Thursday, December 29, 2005

Pentingnya Ratifikasi Konvensi Antikorupsi

Beberapa waktu lalu, tepatnya tanggal 9 Desember 2005 seluruh dunia memperingati Hari Pemberantasan Korupsi. Tanggal tersebut dipilih karena pada tanggal 9 Desember 2003 atau dua tahun yang lalu tepatnya di Merida, Meksiko, Perserikatan Bangsa-Bangsa telah mengesahkan Konvensi Perserikatan Bangsa-Bangsa tentang Pemberantasan Korupsi (United Nation Convenstion Against Coruption) atau disingkat dengan Konvensi Antikorupsi. Kurang lebih 137 negara turut ambil bagian untuk menandatangani konvensi tersebut, termasuk Indonesia.

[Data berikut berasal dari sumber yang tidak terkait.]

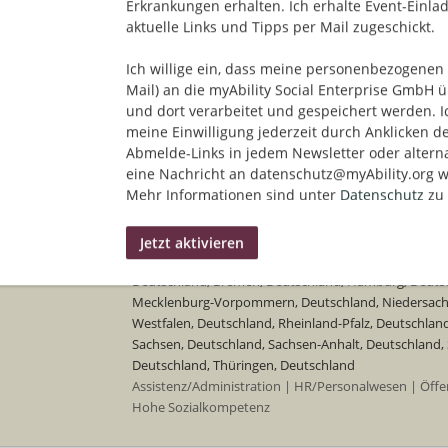
Erkrankungen erhalten. Ich erhalte Event-Einla
30.07.2026,
ZEIT Verlagsgruppe
aktuelle Links und Tipps per Mail zugeschickt.
Hamburg, Deutschland, München, Deutschland
Assistenz/Administration | Design/Grafik | Finanz-
Ich willige ein, dass meine personenbezogenen 
HR/Personalwesen | IT/EDV
Mail) an die myAbility Social Enterprise GmbH ü
und dort verarbeitet und gespeichert werden. I
meine Einwilligung jederzeit durch Anklicken d
Ausbildung zur/zum Fachangeste
Top-Job
Abmelde-Links in jedem Newsletter oder altern
Arbeitsmarktdienstleistungen (w/m/d)
eine Nachricht an datenschutz@myAbility.org w
Mehr Informationen sind unter
Datenschutz
zu 
30.07.2026,
Bundesagentur für Arbeit
Deutschland, 72336 Balingen, Deutschland, Konsta
Deutschland, Reutlingen, Deutschland, Ulm, Deutsc
Deutschland, Bayern, Deutschland, Berlin, Deutschla
Deutschland, Bremen, Deutschland, Hamburg, Deutsc
Mecklenburg-Vorpommern, Deutschland, Niedersachs
Westfalen, Deutschland, Rheinland-Pfalz, Deutschland
Sachsen, Deutschland, Sachsen-Anhalt, Deutschland, 
Deutschland, Thüringen, Deutschland
Assistenz/Administration | HR/Personalwesen | Öffen
Hohe Sozialkompetenz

Kehadiran konvensi antikorupsi menandai sebuah momentum penting diakuinya praktek korupsi sebagai kejahatan global (transnasional). Oleh karenanya, cara memberantas dan mencegah korupsi membutuhkan dukungan yang saling menguntungkan antara satu negara dengan negara yang lain. Kejahatan korupsi bukan lagi urusan domestik negara yang bersangkutan, akan tetapi menjadi persoalan global yang harus ditangani dalam semangat kebersamaan.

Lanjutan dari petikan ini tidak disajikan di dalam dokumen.